Stored data
§ §
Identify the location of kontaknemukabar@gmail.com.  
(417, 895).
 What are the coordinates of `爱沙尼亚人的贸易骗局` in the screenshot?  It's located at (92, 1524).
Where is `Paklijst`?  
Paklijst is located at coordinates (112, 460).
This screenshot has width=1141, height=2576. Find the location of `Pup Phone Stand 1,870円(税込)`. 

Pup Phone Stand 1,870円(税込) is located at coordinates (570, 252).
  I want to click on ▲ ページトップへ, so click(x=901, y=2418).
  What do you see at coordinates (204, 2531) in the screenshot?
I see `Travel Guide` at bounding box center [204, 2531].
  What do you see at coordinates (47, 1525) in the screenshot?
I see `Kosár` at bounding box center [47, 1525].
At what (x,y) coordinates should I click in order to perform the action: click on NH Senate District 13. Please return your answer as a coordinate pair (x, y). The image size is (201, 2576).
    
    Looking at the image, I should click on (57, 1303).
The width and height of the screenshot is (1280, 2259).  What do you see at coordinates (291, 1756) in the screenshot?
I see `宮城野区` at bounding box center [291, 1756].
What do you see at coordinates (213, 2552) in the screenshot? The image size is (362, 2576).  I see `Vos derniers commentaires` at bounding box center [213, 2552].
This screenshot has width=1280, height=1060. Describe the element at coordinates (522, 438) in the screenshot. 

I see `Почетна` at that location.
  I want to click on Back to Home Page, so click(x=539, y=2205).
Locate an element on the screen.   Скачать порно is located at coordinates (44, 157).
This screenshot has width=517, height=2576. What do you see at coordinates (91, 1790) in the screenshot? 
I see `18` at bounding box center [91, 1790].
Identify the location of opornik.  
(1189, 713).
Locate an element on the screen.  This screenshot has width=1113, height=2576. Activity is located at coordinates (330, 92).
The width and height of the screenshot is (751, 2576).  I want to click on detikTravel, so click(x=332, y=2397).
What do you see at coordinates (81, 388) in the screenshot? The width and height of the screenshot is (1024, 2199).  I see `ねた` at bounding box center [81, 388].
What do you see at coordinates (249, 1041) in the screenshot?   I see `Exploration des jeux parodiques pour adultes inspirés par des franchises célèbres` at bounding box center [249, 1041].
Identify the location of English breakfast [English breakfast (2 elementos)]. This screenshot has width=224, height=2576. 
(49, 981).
§ §
* _Work to be completed_
Would you write out all the records exactly as they read?

* _Problem solution_
Identify the location of kontaknemukabar@gmail.com.  
(417, 895).
 What are the coordinates of `爱沙尼亚人的贸易骗局` in the screenshot?  It's located at (92, 1524).
Where is `Paklijst`?  
Paklijst is located at coordinates (112, 460).
This screenshot has width=1141, height=2576. Find the location of `Pup Phone Stand 1,870円(税込)`. 

Pup Phone Stand 1,870円(税込) is located at coordinates (570, 252).
  I want to click on ▲ ページトップへ, so click(x=901, y=2418).
  What do you see at coordinates (204, 2531) in the screenshot?
I see `Travel Guide` at bounding box center [204, 2531].
  What do you see at coordinates (47, 1525) in the screenshot?
I see `Kosár` at bounding box center [47, 1525].
At what (x,y) coordinates should I click in order to perform the action: click on NH Senate District 13. Please return your answer as a coordinate pair (x, y). The image size is (201, 2576).
    
    Looking at the image, I should click on (57, 1303).
The width and height of the screenshot is (1280, 2259).  What do you see at coordinates (291, 1756) in the screenshot?
I see `宮城野区` at bounding box center [291, 1756].
What do you see at coordinates (213, 2552) in the screenshot? The image size is (362, 2576).  I see `Vos derniers commentaires` at bounding box center [213, 2552].
This screenshot has width=1280, height=1060. Describe the element at coordinates (522, 438) in the screenshot. 

I see `Почетна` at that location.
  I want to click on Back to Home Page, so click(x=539, y=2205).
Locate an element on the screen.   Скачать порно is located at coordinates (44, 157).
This screenshot has width=517, height=2576. What do you see at coordinates (91, 1790) in the screenshot? 
I see `18` at bounding box center [91, 1790].
Identify the location of opornik.  
(1189, 713).
Locate an element on the screen.  This screenshot has width=1113, height=2576. Activity is located at coordinates (330, 92).
The width and height of the screenshot is (751, 2576).  I want to click on detikTravel, so click(x=332, y=2397).
What do you see at coordinates (81, 388) in the screenshot? The width and height of the screenshot is (1024, 2199).  I see `ねた` at bounding box center [81, 388].
What do you see at coordinates (249, 1041) in the screenshot?   I see `Exploration des jeux parodiques pour adultes inspirés par des franchises célèbres` at bounding box center [249, 1041].
Identify the location of English breakfast [English breakfast (2 elementos)]. This screenshot has width=224, height=2576. 
(49, 981).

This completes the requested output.